Travellers should read their policies carefully to make sure it provides cover for their particular circumstances and destinations.

Many insurers that offer policies aimed at small to medium enterprises (SMEs) have introduced a range of measures to assist business customers during COVID-19.

If you need assistance contact your insurer or insurance broker to ask how you can be helped.

Click here for an updated summary of the insurance industry’s current efforts to seek clarity on the application of business interruption insurance to claims related to COVID-19.

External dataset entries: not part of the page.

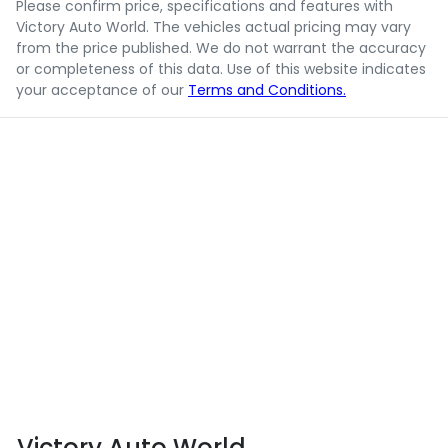
Please confirm price, specifications and features with
Victory Auto World
. The vehicles actual pricing may vary
from the price published. We do not warrant the accuracy
or completeness of this data. Use of this website indicates
your acceptance of our
Terms and Conditions.
Victory Auto World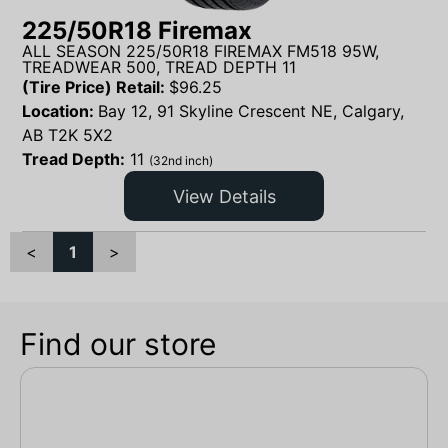
225/50R18 Firemax
ALL SEASON 225/50R18 FIREMAX FM518 95W,
TREADWEAR 500, TREAD DEPTH 11
(Tire Price) Retail:
$
96.25
Location:
Bay 12, 91 Skyline Crescent NE, Calgary,
AB T2K 5X2
Tread Depth:
11
(32nd inch)
View Details
<
1
>
Find our store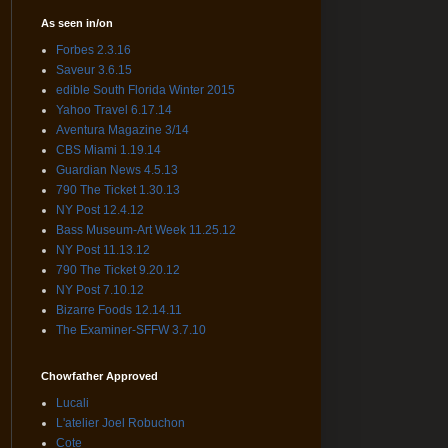
As seen in/on
Forbes 2.3.16
Saveur 3.6.15
edible South Florida Winter 2015
Yahoo Travel 6.17.14
Aventura Magazine 3/14
CBS Miami 1.19.14
Guardian News 4.5.13
790 The Ticket 1.30.13
NY Post 12.4.12
Bass Museum-Art Week 11.25.12
NY Post 11.13.12
790 The Ticket 9.20.12
NY Post 7.10.12
Bizarre Foods 12.14.11
The Examiner-SFFW 3.7.10
Chowfather Approved
Lucali
L'atelier Joel Robuchon
Cote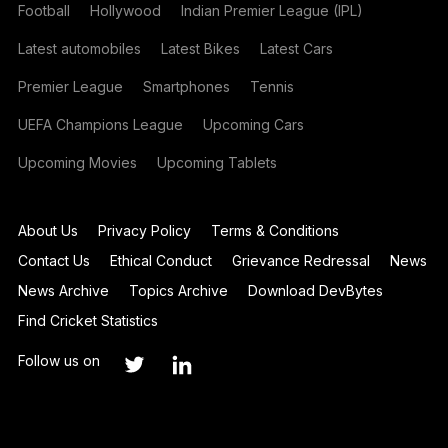
Football
Hollywood
Indian Premier League (IPL)
Latest automobiles
Latest Bikes
Latest Cars
Premier League
Smartphones
Tennis
UEFA Champions League
Upcoming Cars
Upcoming Movies
Upcoming Tablets
About Us
Privacy Policy
Terms & Conditions
Contact Us
Ethical Conduct
Grievance Redressal
News
News Archive
Topics Archive
Download DevBytes
Find Cricket Statistics
Follow us on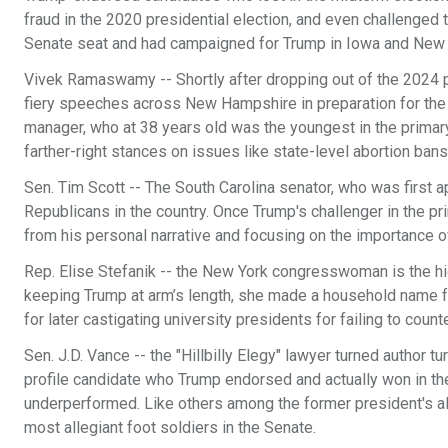
fraud in the 2020 presidential election, and even challenged t
Senate seat and had campaigned for Trump in Iowa and New
Vivek Ramaswamy -- Shortly after dropping out of the 2024 p
fiery speeches across New Hampshire in preparation for the
manager, who at 38 years old was the youngest in the prima
farther-right stances on issues like state-level abortion bans
Sen. Tim Scott -- The South Carolina senator, who was first a
Republicans in the country. Once Trump's challenger in the p
from his personal narrative and focusing on the importance o
Rep. Elise Stefanik -- the New York congresswoman is the 
keeping Trump at arm’s length, she made a household name f
for later castigating university presidents for failing to coun
Sen. J.D. Vance -- the "Hillbilly Elegy" lawyer turned author 
profile candidate who Trump endorsed and actually won in t
underperformed. Like others among the former president's all
most allegiant foot soldiers in the Senate.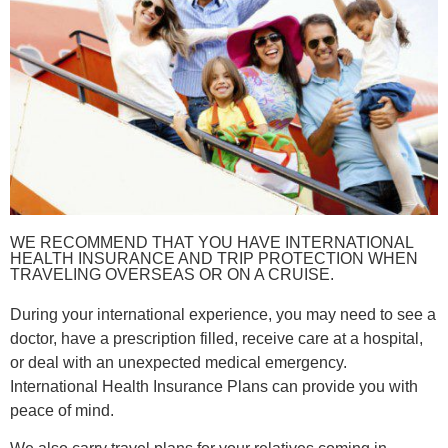
WE RECOMMEND THAT YOU HAVE INTERNATIONAL
HEALTH INSURANCE AND TRIP PROTECTION WHEN
TRAVELING OVERSEAS OR ON A CRUISE.
During your international experience, you may need to see a
doctor, have a prescription filled, receive care at a hospital,
or deal with an unexpected medical emergency.
International Health Insurance Plans can provide you with
peace of mind.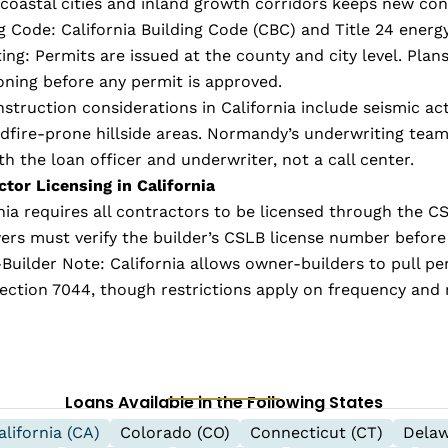
coastal cities and inland growth corridors keeps new con
g Code: California Building Code (CBC) and Title 24 energy
ing: Permits are issued at the county and city level. P
oning before any permit is approved.
struction considerations in California include seismic ac
ldfire-prone hillside areas. Normandy’s underwriting tea
th the loan officer and underwriter, not a call center.
tor Licensing in California
nia requires all contractors to be licensed through the C
ers must verify the builder’s CSLB license number before
uilder Note: California allows owner-builders to pull pe
ction 7044, though restrictions apply on frequency and 
Loans Available in the Following States
alifornia (CA)
Colorado (CO)
Connecticut (CT)
Delaw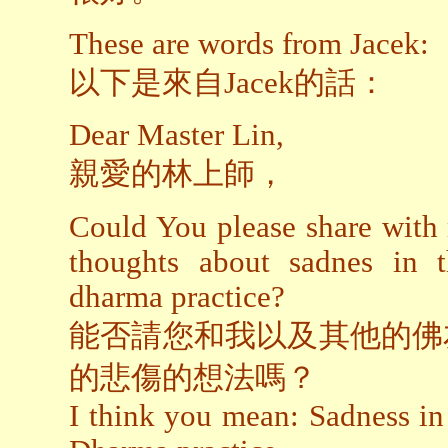
These are words from Jacek:
以下是來自Jacek的話：
Dear Master Lin,
親愛的林上師，
Could You please share with
thoughts about sadnes in 
dharma practice?
能否請您和我以及其他的佛
的悲傷的想法嗎？
I think you mean: Sadness in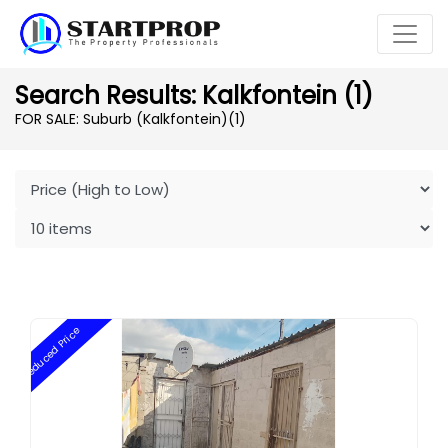
Search Results: Kalkfontein (1)
FOR SALE: Suburb (Kalkfontein)
(1)
Reduced Price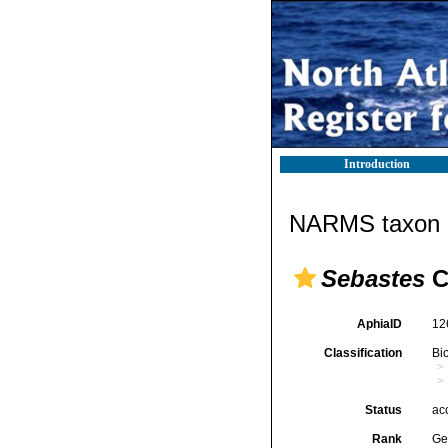
Introduction
NARMS taxon d
Sebastes
C
AphiaID
12
Classification
Bi
Status
ac
Rank
Ge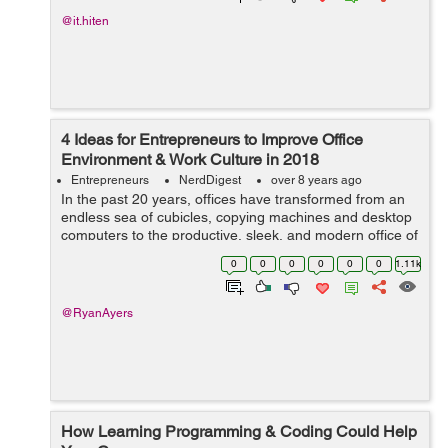
@it.hiten
4 Ideas for Entrepreneurs to Improve Office
Environment & Work Culture in 2018
Entrepreneurs
NerdDigest
over 8 years ago
In the past 20 years, offices have transformed from an
endless sea of cubicles, copying machines and desktop
computers to the productive, sleek, and modern office of
today. Standards in workplace safety, happiness,
0
0
0
0
0
0
1.11k
functionality have...
@RyanAyers
How Learning Programming & Coding Could Help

Insurers pay about 95.7% of claims – that’s more than $152.3 million in a typical working day. However, claims are sometimes denied or not fully paid. Common reasons insurers may deny claims include:

  • Insurance policies contain a list of exclusions outlining specific situations, circumstances or events the insurer will not cover when a claim is lodged.
  • The customer may not have met conditions outlined in the policy.
  • Usually, if the policy has not been renewed, paid for or has been cancelled, the customer will not be able to make a claim.
  • The customer is obliged to tell the insurer about anything that might affect the risk when a policy is bought or renewed. Failure to disclose may affect the ability to claim on the policy.

If the policyholder is unhappy with their insurance company’s decision on a claim, they may ask that their case be reviewed.

All insurance companies are required to have an internal dispute resolution system, and are also required to be a member of an external dispute resolution scheme.